*** Records for the exercise

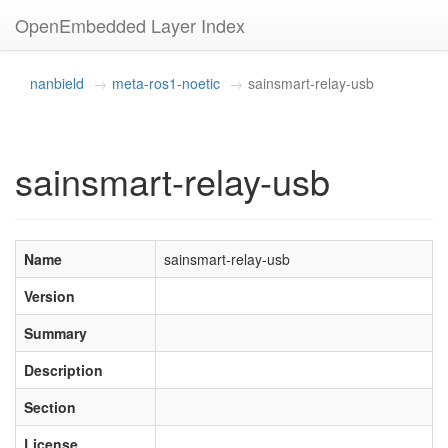
OpenEmbedded Layer Index
nanbield
meta-ros1-noetic
sainsmart-relay-usb
sainsmart-relay-usb
Name
sainsmart-relay-usb
Version
Summary
Description
Section
License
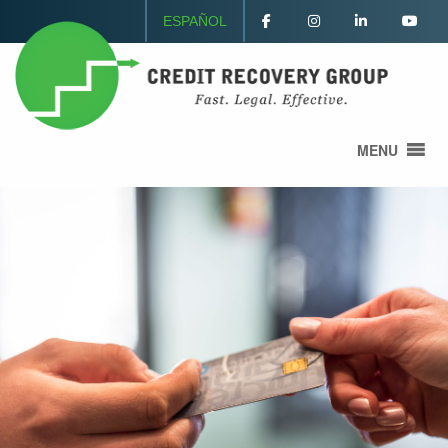
ESPAÑOL
MENU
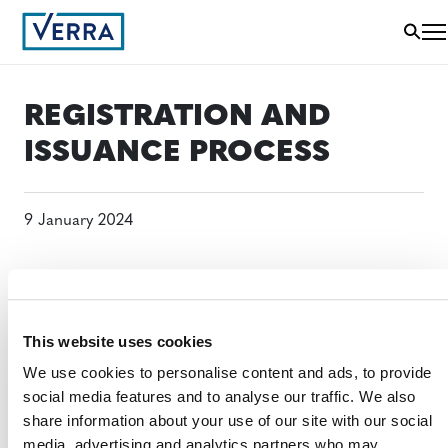
REGISTRATION AND
ISSUANCE PROCESS
9 January 2024
This website uses cookies
We use cookies to personalise content and ads, to provide
social media features and to analyse our traffic. We also
share information about your use of our site with our social
media, advertising and analytics partners who may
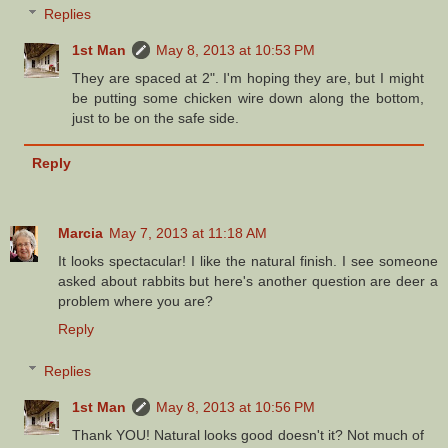
Replies
1st Man
May 8, 2013 at 10:53 PM
They are spaced at 2". I'm hoping they are, but I might
be putting some chicken wire down along the bottom,
just to be on the safe side.
Reply
Marcia
May 7, 2013 at 11:18 AM
It looks spectacular! I like the natural finish. I see someone
asked about rabbits but here's another question are deer a
problem where you are?
Reply
Replies
1st Man
May 8, 2013 at 10:56 PM
Thank YOU! Natural looks good doesn't it? Not much of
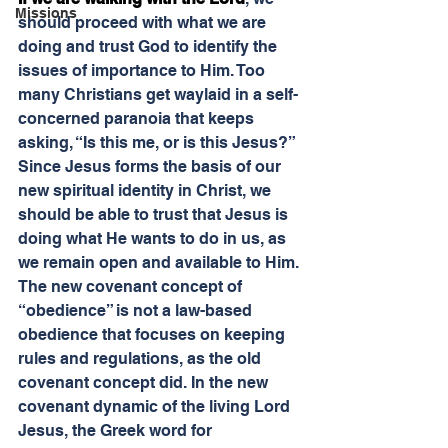
Missions
should proceed with what we are 
doing and trust God to identify the 
issues of importance to Him. Too 
many Christians get waylaid in a self-
concerned paranoia that keeps 
asking, “Is this me, or is this Jesus?” 
Since Jesus forms the basis of our 
new spiritual identity in Christ, we 
should be able to trust that Jesus is 
doing what He wants to do in us, as 
we remain open and available to Him.
The new covenant concept of 
“obedience” is not a law-based 
obedience that focuses on keeping 
rules and regulations, as the old 
covenant concept did. In the new 
covenant dynamic of the living Lord 
Jesus, the Greek word for 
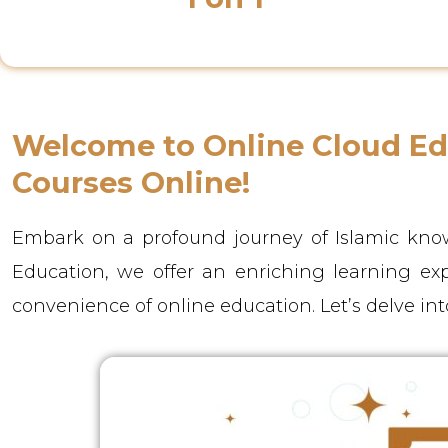
Class Instructor
Welcome to Online Cloud Edu
Courses Online!
Embark on a profound journey of Islamic know
Education, we offer an enriching learning ex
convenience of online education. Let’s delve int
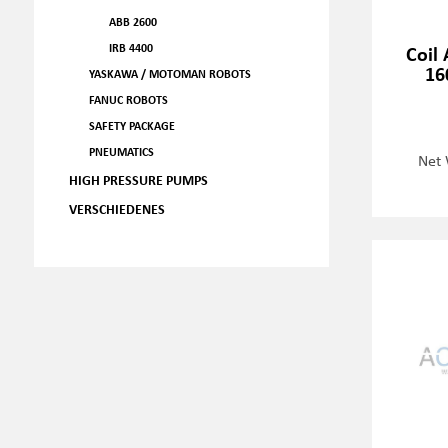
ABB 2600
IRB 4400
Coil 
16
YASKAWA / MOTOMAN ROBOTS
FANUC ROBOTS
SAFETY PACKAGE
PNEUMATICS
Net 
HIGH PRESSURE PUMPS
VERSCHIEDENES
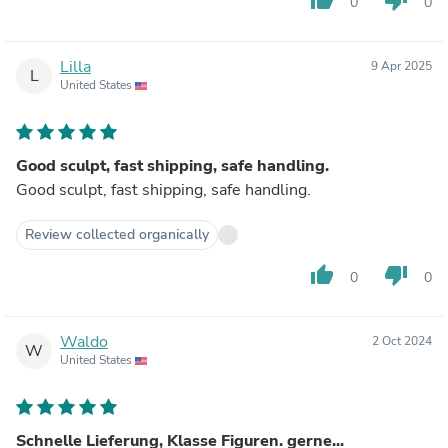
0
0
Lilla
9 Apr 2025
L
United States
Good sculpt, fast shipping, safe handling.
Good sculpt, fast shipping, safe handling.
Review collected organically
thumb_up
thumb_down
0
0
Waldo
2 Oct 2024
W
United States
Schnelle Lieferung, Klasse Figuren. gerne...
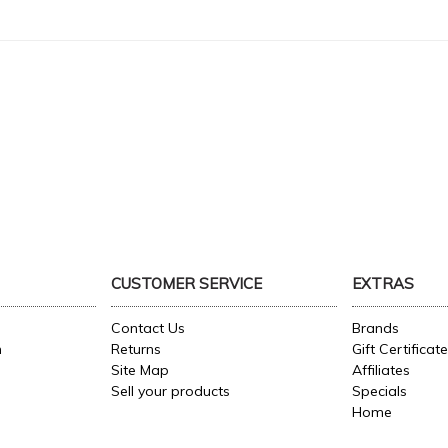
CUSTOMER SERVICE
EXTRAS
Contact Us
Brands
n
Returns
Gift Certificat
Site Map
Affiliates
Sell your products
Specials
Home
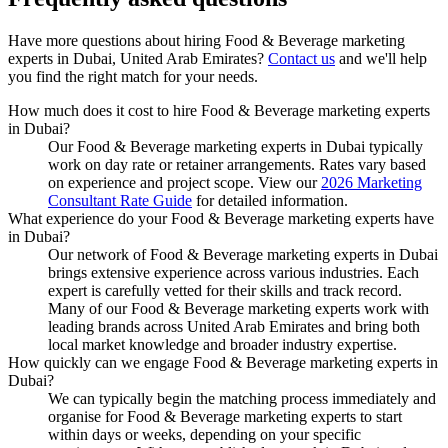
Have more questions about hiring
Food & Beverage marketing
experts
in
Dubai, United Arab Emirates
?
Contact us
and we'll help
you find the right match for your needs.
How much does it cost to hire Food & Beverage marketing experts
in Dubai?
Our Food & Beverage marketing experts in Dubai typically
work on day rate or retainer arrangements. Rates vary based
on experience and project scope. View our
2026 Marketing
Consultant Rate Guide
for detailed information.
What experience do your Food & Beverage marketing experts have
in Dubai?
Our network of Food & Beverage marketing experts in Dubai
brings extensive experience across various industries. Each
expert is carefully vetted for their skills and track record.
Many of our Food & Beverage marketing experts work with
leading brands across United Arab Emirates and bring both
local market knowledge and broader industry expertise.
How quickly can we engage Food & Beverage marketing experts in
Dubai?
We can typically begin the matching process immediately and
organise for Food & Beverage marketing experts to start
within days or weeks, depending on your specific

******

» Exercise objective: Among the entries above, take the line with "The new covenant concept of", the line with "YASKAWA / MOTOMAN ROBOTS", and all the lines between them, and restate them word for word without pictures.

» Solution for this exercise:
The new covenant concept of 
“obedience” is not a law-based 
obedience that focuses on keeping 
rules and regulations, as the old 
covenant concept did. In the new 
covenant dynamic of the living Lord 
Jesus, the Greek word for 
Class Instructor
Welcome to Online Cloud Edu
Courses Online!
Embark on a profound journey of Islamic know
Education, we offer an enriching learning ex
convenience of online education. Let’s delve int
ABB 2600
IRB 4400
Coil 
16
YASKAWA / MOTOMAN ROBOTS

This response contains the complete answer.